If everything is indeed a cuda tensor, then the computation should be happening on GPU. You can run nvprof e.g., nvprof python to get a sense of which kernels are being executed on GPU.

Alternatively if you are running the script interactively (or it is long-running enough), you can do something like watch nvidia-smi to get a sense of GPU usage as the script is running.

1 Like

Hi @eqy, thank you. Yes, the script does run for a long time, so I can try those commands you mentioned. But what I really wanted to check is whether this simple python code gets converted to NV PTX code to run on the GPU automatically? Since I am doing the multiply accumulate manually and until I came across a tutorial, I imagined I would have to write CUDA C++ code to use the GPU. That’s why I wanted to ask and double check.

Normally when you are doing common operations such as matrix multiplication, matrix-vector multiplication, elementwise multiply-add, convolution, etc., these are dispatched to precompiled kernels in ATen (PyTorch’s tensor operator library), cuBLAS, or cuDNN. No compilation to PTX etc., will happen unless you are doing some kind of JIT compilation (e.g., TorchScript — PyTorch 1.9.1 documentation).

Rather than Python code being “converted,” usually what is happening is the Python code is calling into C++ code that calls the relevant CUDA kernels.

1 Like

Thank you. I tried nvprof as you suggested and it seems to be spending a lot of time in this function:
void at::native::vectorized_elementwise_kernel

How can I find where this function is located? I also have the entire PyTorch source downloaded and when I grep for this function there, I just get hits in a bunch of .json files but no source files.

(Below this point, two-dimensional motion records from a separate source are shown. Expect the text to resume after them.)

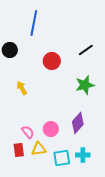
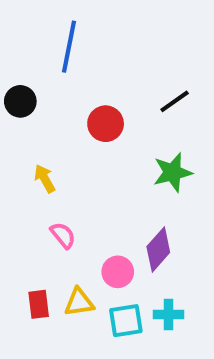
pink circle: (51, 129) -> (118, 272), moved
pink semicircle: (28, 132) -> (63, 235), moved

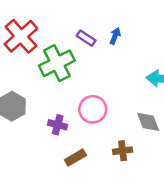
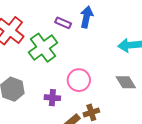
blue arrow: (115, 36) -> (87, 17), size x1.5
brown cross: (123, 151) -> (91, 112), moved

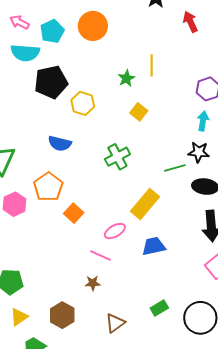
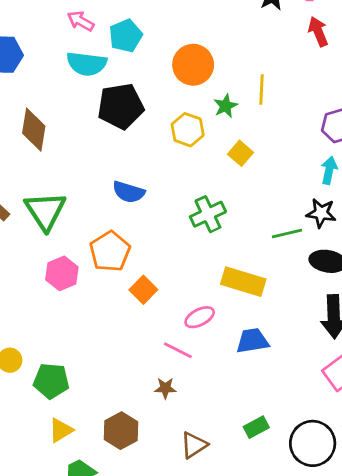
orange circle: (93, 26) -> (193, 65), moved
yellow hexagon: (83, 103) -> (188, 130), moved
yellow rectangle: (145, 204) -> (243, 282), turned 64

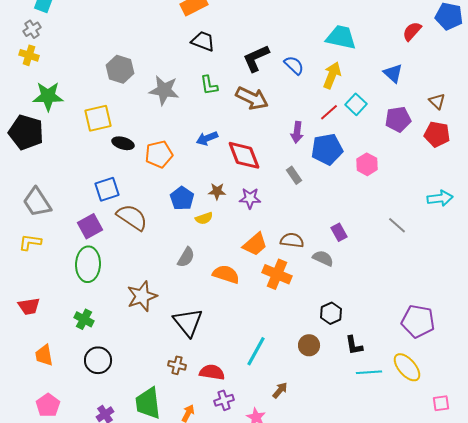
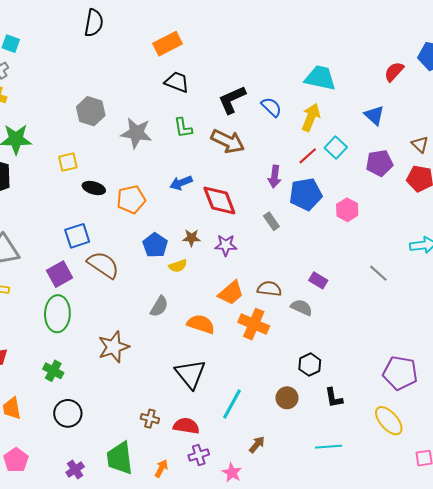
yellow square: (98, 118) -> (68, 162), size x0.7
purple rectangle: (339, 232) -> (318, 280), turned -30
black triangle: (188, 322) -> (190, 374), moved
cyan line: (369, 372) -> (329, 447), moved

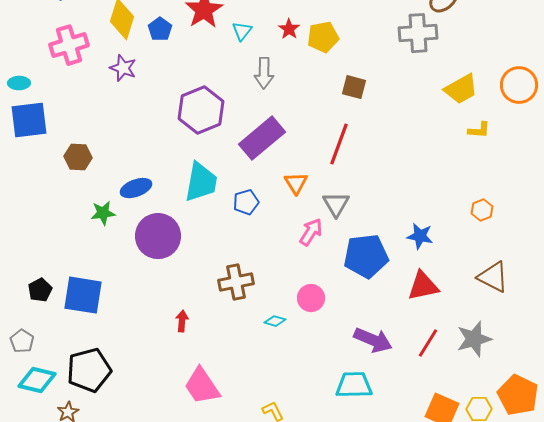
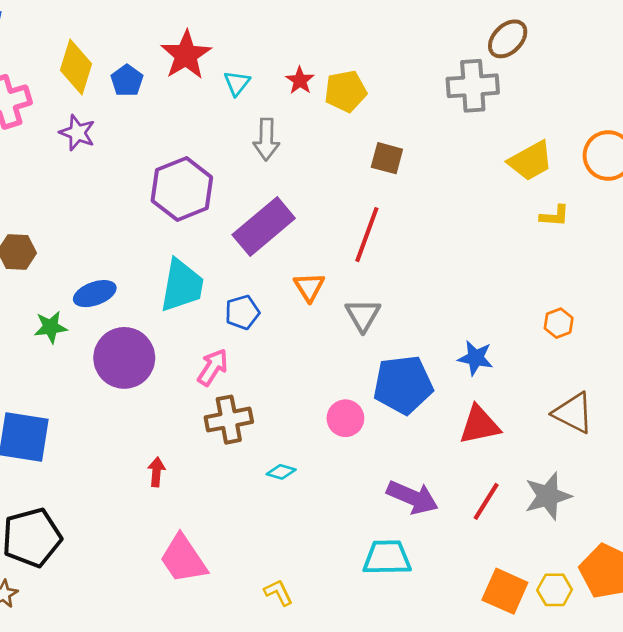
pink arrow: (311, 232) -> (213, 367), moved
pink circle: (311, 298) -> (345, 418), moved

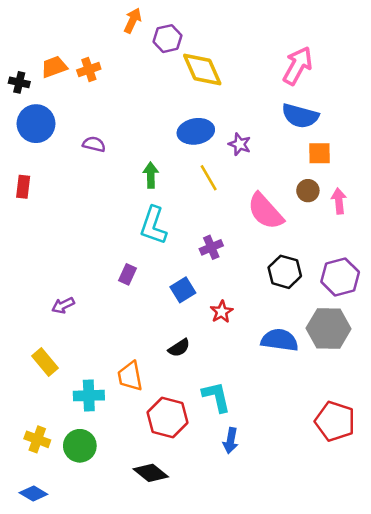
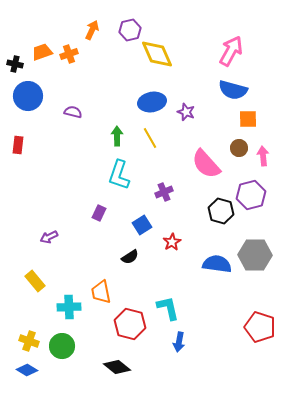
orange arrow: (133, 21) -> (92, 30), moved
yellow line: (209, 178) -> (150, 138), moved
purple hexagon: (340, 277) -> (251, 195), moved
black semicircle: (179, 348) -> (130, 257), moved
blue diamond: (33, 493) -> (27, 370), moved

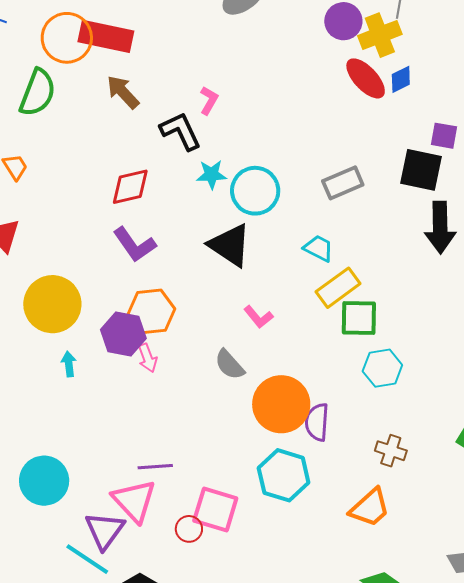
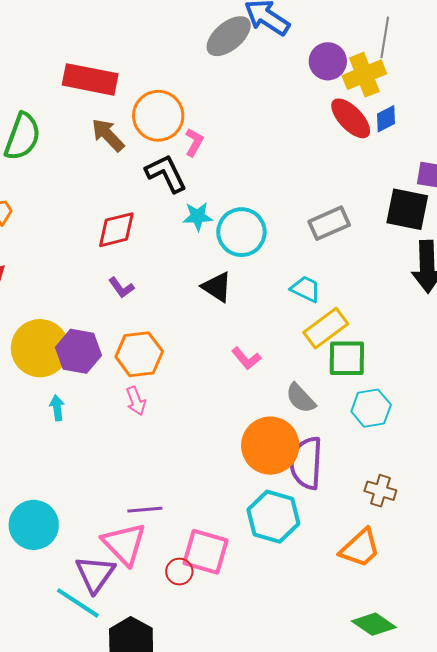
orange circle: (67, 38) -> (158, 116), moved
purple L-shape: (134, 245) -> (121, 288), size x0.6
black triangle: (230, 245) -> (217, 287), size x0.7
purple hexagon: (123, 334) -> (78, 351), moved
gray semicircle: (230, 365) -> (301, 398), moved
purple semicircle: (317, 422) -> (306, 463), size x1.4

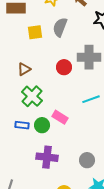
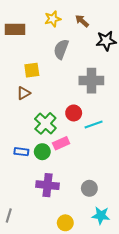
yellow square: (35, 32) -> (32, 70), moved
red circle: (64, 67) -> (74, 113), moved
green cross: (32, 96) -> (45, 123), moved
pink rectangle: (60, 117) -> (61, 143), turned -56

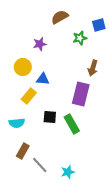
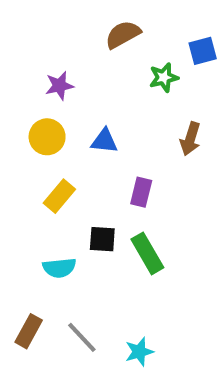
purple star: (40, 44) -> (59, 86), moved
blue triangle: (43, 79) -> (104, 141), moved
purple rectangle: (81, 94) -> (141, 192), moved, size x0.6
cyan semicircle: (17, 123) -> (59, 268), moved
brown rectangle: (23, 151) -> (29, 331), moved

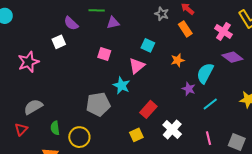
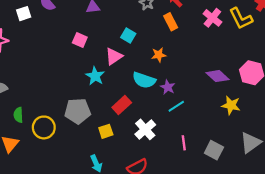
pink cross: (223, 31) -> (212, 18), moved
white square: (59, 42) -> (24, 14), moved
purple diamond: (232, 57) -> (218, 76), moved
cyan semicircle: (205, 73) -> (144, 80), moved, turned -105
gray pentagon: (98, 104) -> (78, 111), moved
cyan line: (210, 104) -> (176, 106), moved

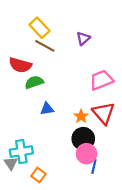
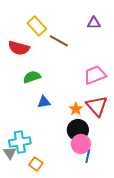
purple triangle: (83, 38) -> (94, 23), moved, turned 40
brown line: (45, 46) -> (59, 41), moved
red semicircle: (20, 65) -> (19, 48), moved

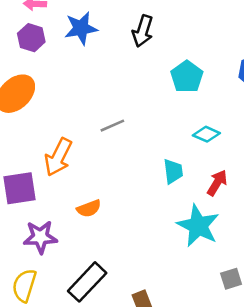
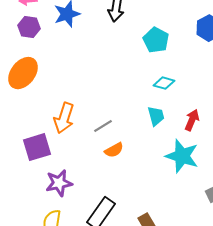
gray line: (112, 126) -> (103, 126), moved
cyan diamond: (206, 134) -> (164, 83), moved
orange semicircle: (89, 208) -> (114, 150), moved

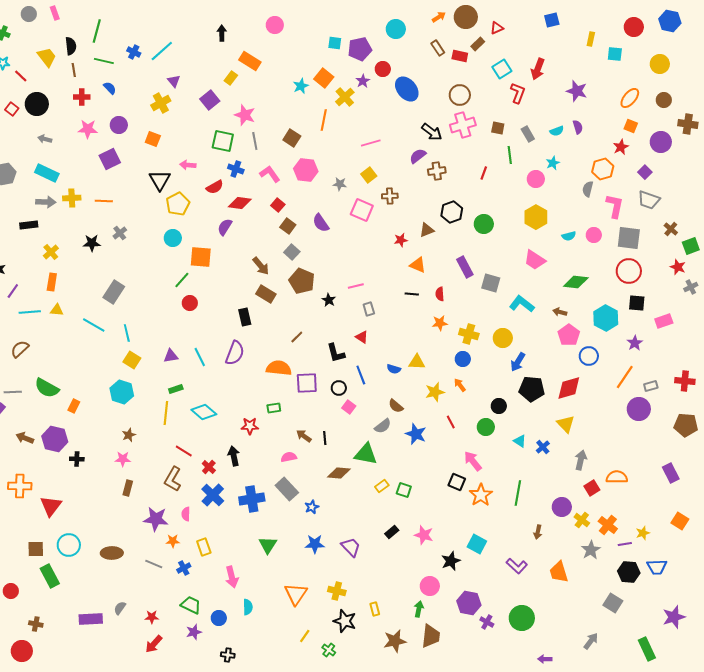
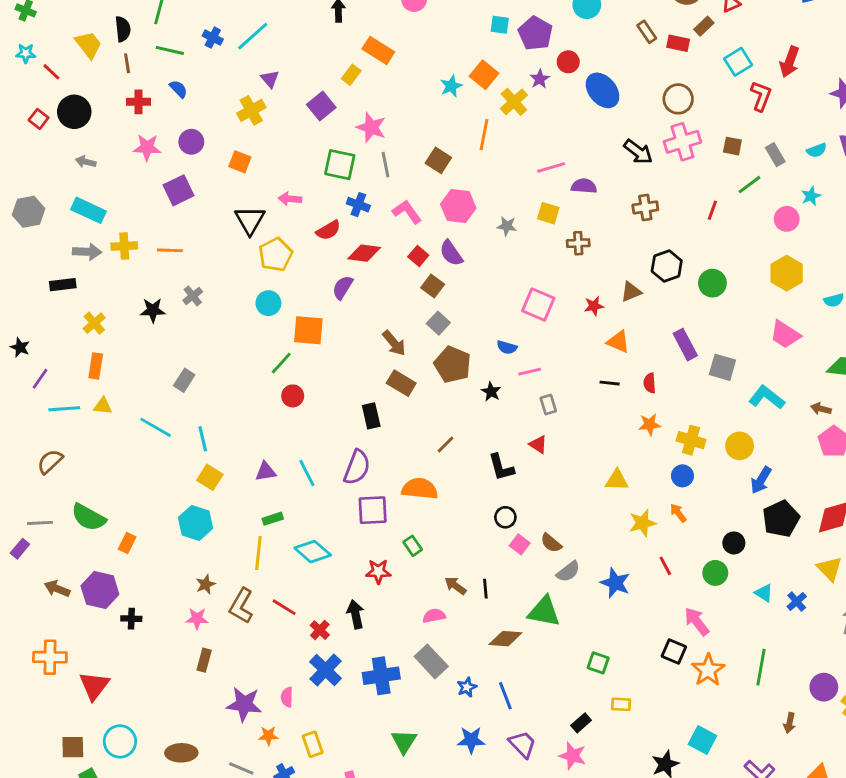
purple pentagon: (360, 49) -> (535, 33), turned -30
green line: (510, 155) -> (750, 185), turned 60
purple semicircle: (418, 156) -> (584, 186), moved, turned 42
yellow square: (369, 175) -> (548, 213), turned -35
pink square: (362, 210) -> (538, 305), moved
purple semicircle: (321, 223) -> (451, 253), moved
gray rectangle: (114, 292) -> (184, 380), size x0.7
blue semicircle: (394, 369) -> (507, 347), moved
blue line: (361, 375) -> (505, 696), moved
purple square: (307, 383) -> (373, 510), moved
black pentagon: (532, 389) -> (781, 519), turned -30
brown semicircle: (396, 406) -> (551, 543), moved
green rectangle: (274, 408) -> (413, 546), turned 64
brown L-shape: (173, 479) -> (241, 606), moved
yellow rectangle: (382, 486) -> (621, 704), moved, turned 40
pink star: (424, 535) -> (573, 756), moved

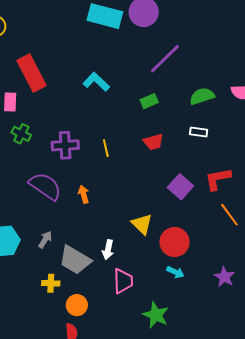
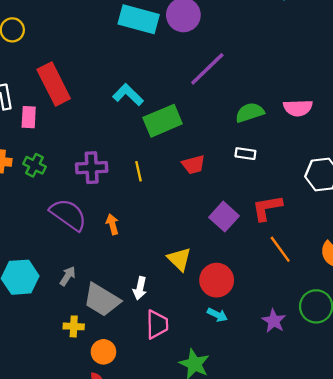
green rectangle: (149, 101) -> (163, 121), moved, size x1.8
green cross: (21, 134) -> (34, 165), moved

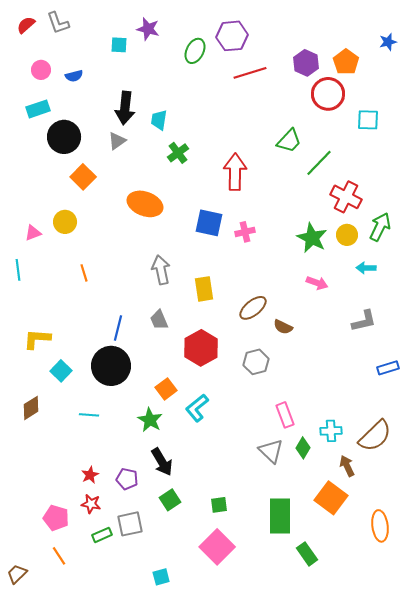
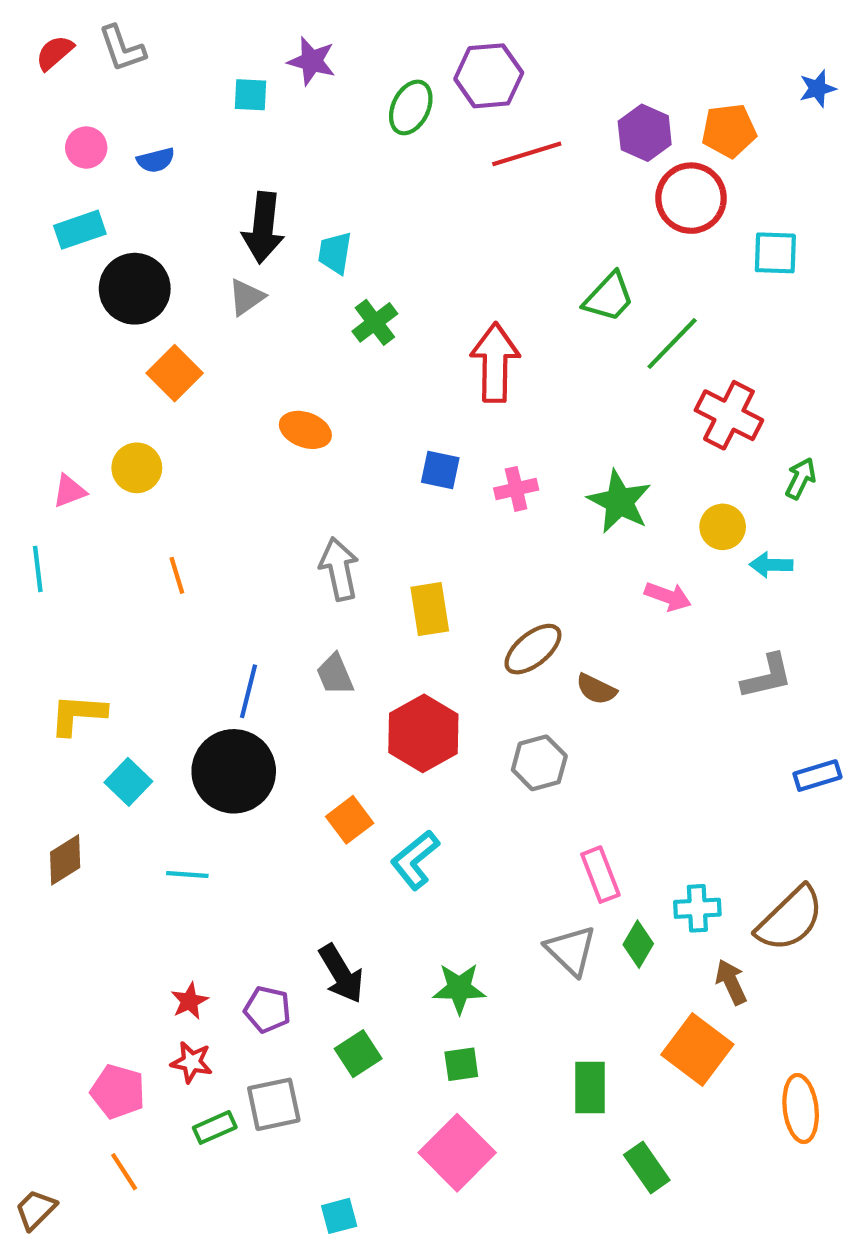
orange pentagon: (346, 62) -> (729, 131), turned 30
orange ellipse: (145, 204) -> (305, 430), size x0.7
blue square: (209, 223) -> (440, 470), size x0.7
green arrow: (380, 227) -> (801, 478), size x0.7
yellow circle: (347, 235) -> (723, 527), moved
green star: (312, 238) -> (619, 502), moved
green star: (150, 420) -> (459, 988), moved, turned -30
green rectangle: (280, 516) -> (590, 1087), size x0.7

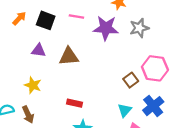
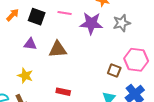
brown square: (131, 80) -> (114, 70), turned -32

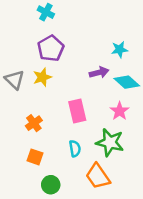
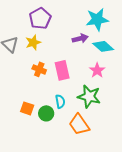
cyan star: (120, 49) -> (97, 19), size x1.6
orange cross: (34, 123) -> (39, 69), moved, turned -32
green circle: (51, 185) -> (46, 113), moved

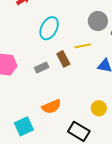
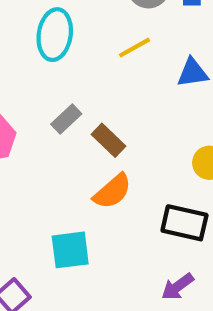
brown rectangle: (63, 59) -> (109, 140), moved
cyan square: (24, 126) -> (70, 250), turned 36

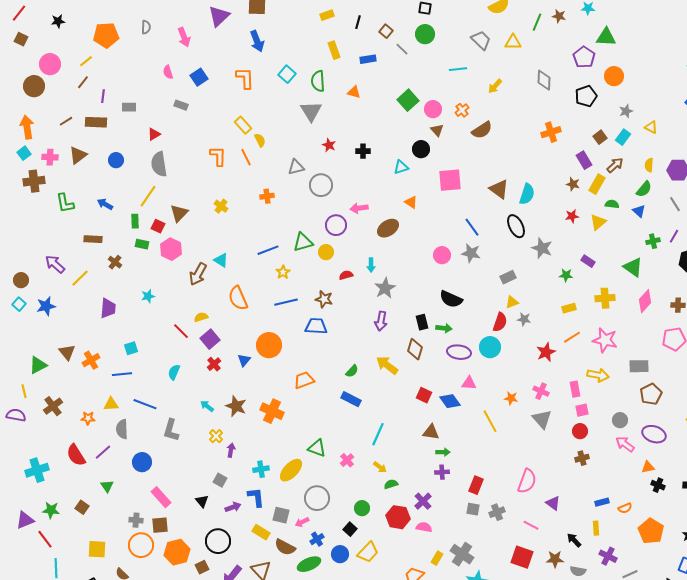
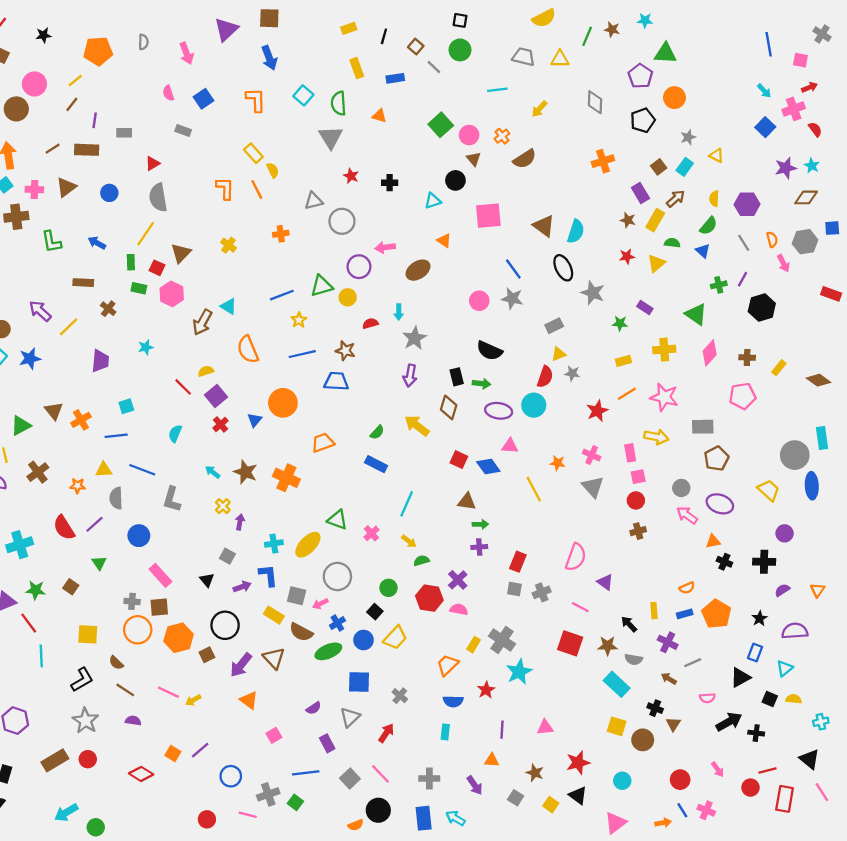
gray trapezoid: (481, 40) -> (524, 57), turned -30
blue rectangle: (602, 502) -> (685, 614), moved

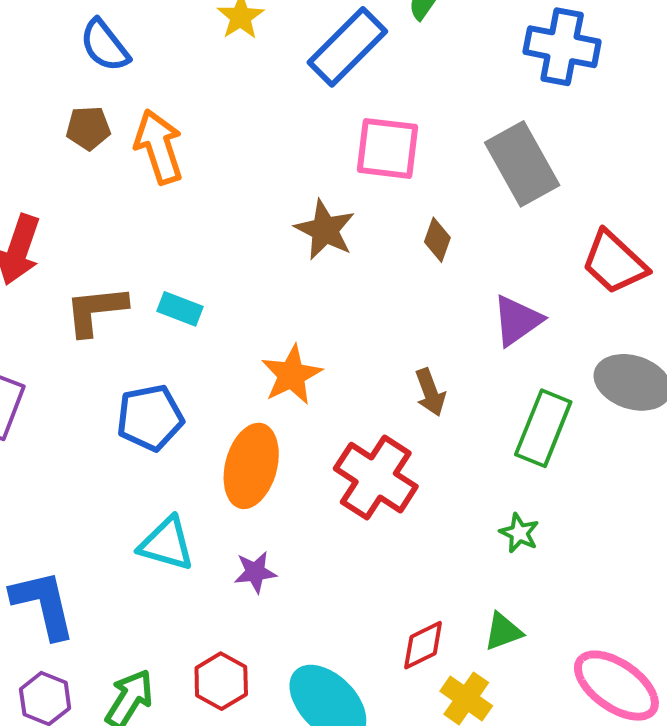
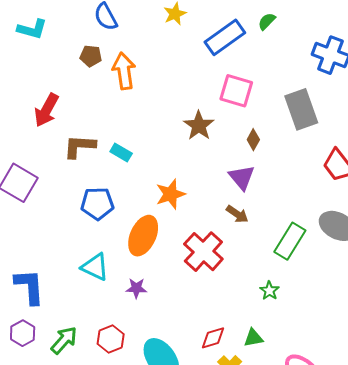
purple triangle: (517, 320) -> (242, 177), moved, turned -44
brown arrow: (430, 392) -> (237, 214), turned -45

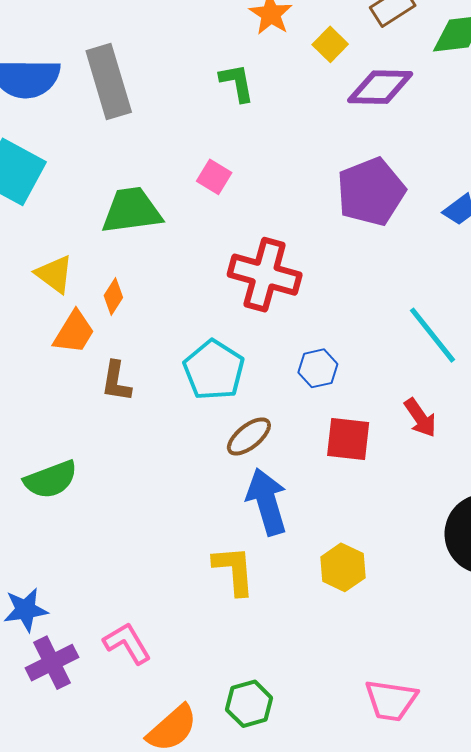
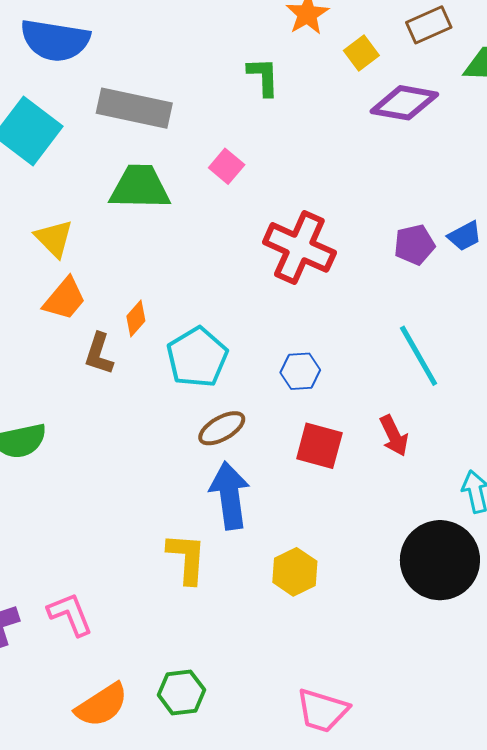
gray rectangle: (109, 81) -> (134, 108), moved, turned -70
purple pentagon: (371, 192) -> (414, 245), moved, size x0.6
red cross: (265, 275) -> (299, 247), moved
orange diamond: (113, 296) -> (136, 318), moved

Alternatively, is there somewhere layers are defined in CUDA code directly? If I could get that, I could modify that and plug that in via PyBind. It’s a little hard to parse through the various backends supported, like iDeep, MKLDNN etc. So not sure where I might just find the base CUDA code.

For elementwise kernels, these are typically implemented with PyTorch’s TensorIterator to generate kernels rather than with handwritten CUDA, so there isn’t really any CUDA code to directly inspect in this case.

1 Like

Thank you! I get it now. I’ve also been following this tutorial to see how to write my own efficient gpu version of the layer. Since I need to change the multiplication operation, I need quite low level access to the operation, without sacrificing too much performance. I hadn’t seen that page about the tensor iterator so I’ll be sure to check that out as well!